[Supplied records]

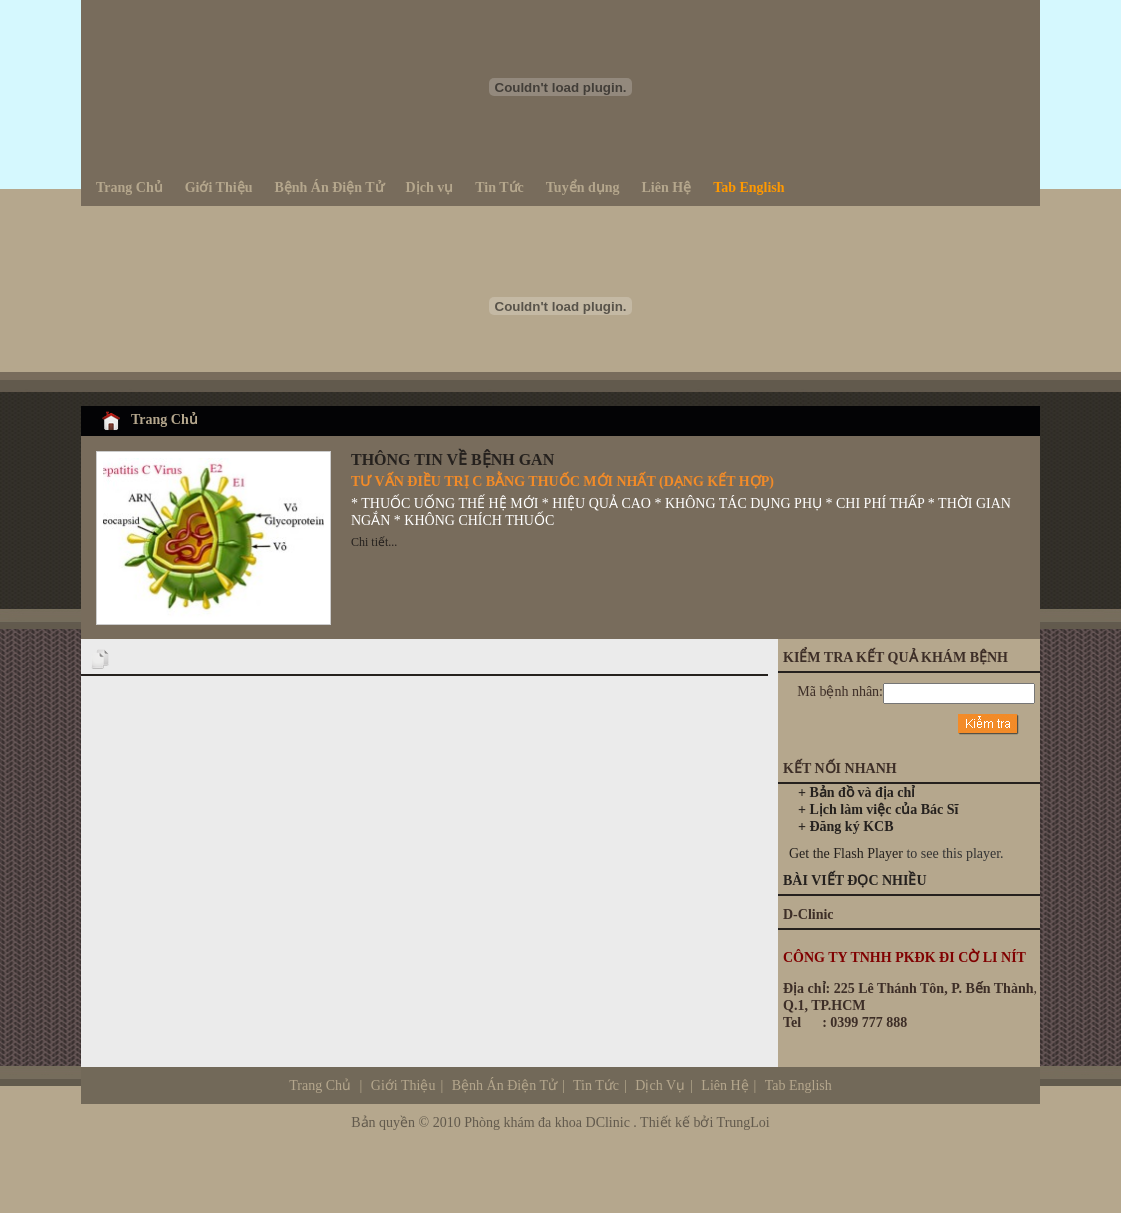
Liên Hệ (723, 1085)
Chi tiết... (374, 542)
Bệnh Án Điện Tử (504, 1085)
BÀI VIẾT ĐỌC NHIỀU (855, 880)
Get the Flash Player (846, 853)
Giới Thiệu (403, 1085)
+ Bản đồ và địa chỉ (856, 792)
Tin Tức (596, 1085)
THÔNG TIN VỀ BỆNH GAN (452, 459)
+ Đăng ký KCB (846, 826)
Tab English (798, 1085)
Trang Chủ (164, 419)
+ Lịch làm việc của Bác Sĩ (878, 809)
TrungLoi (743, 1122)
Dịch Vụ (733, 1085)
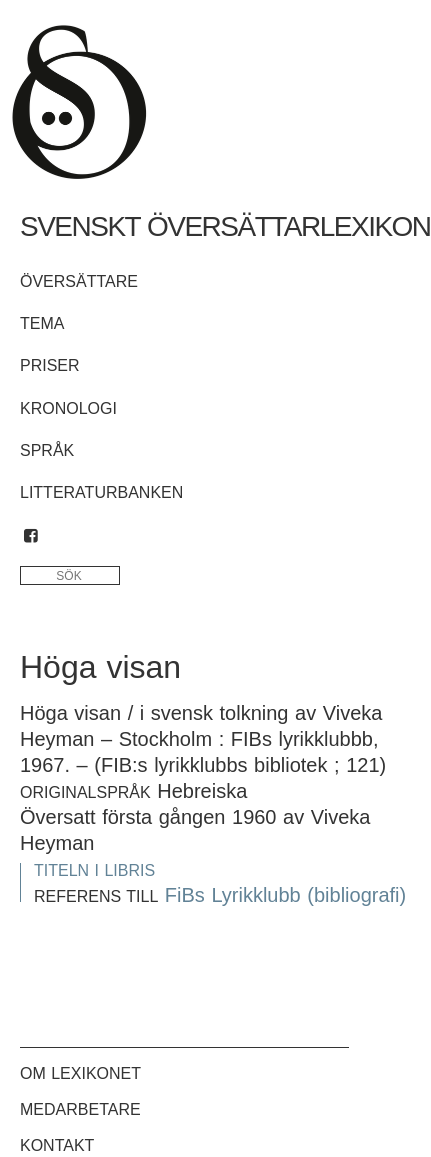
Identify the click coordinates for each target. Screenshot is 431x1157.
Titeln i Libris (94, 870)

[What to work on] With the pictures omitted, reproduce the records in full and exactly.

[Exercise response]
Liên Hệ (723, 1085)
Chi tiết... (374, 542)
Bệnh Án Điện Tử (504, 1085)
BÀI VIẾT ĐỌC NHIỀU (855, 880)
Get the Flash Player (846, 853)
Giới Thiệu (403, 1085)
+ Bản đồ và địa chỉ (856, 792)
Tin Tức (596, 1085)
THÔNG TIN VỀ BỆNH GAN (452, 459)
+ Đăng ký KCB (846, 826)
Tab English (798, 1085)
Trang Chủ (164, 419)
+ Lịch làm việc của Bác Sĩ (878, 809)
TrungLoi (743, 1122)
Dịch Vụ (733, 1085)
Identify the click coordinates for each target. Screenshot is 431x1157.
Titeln i Libris (94, 870)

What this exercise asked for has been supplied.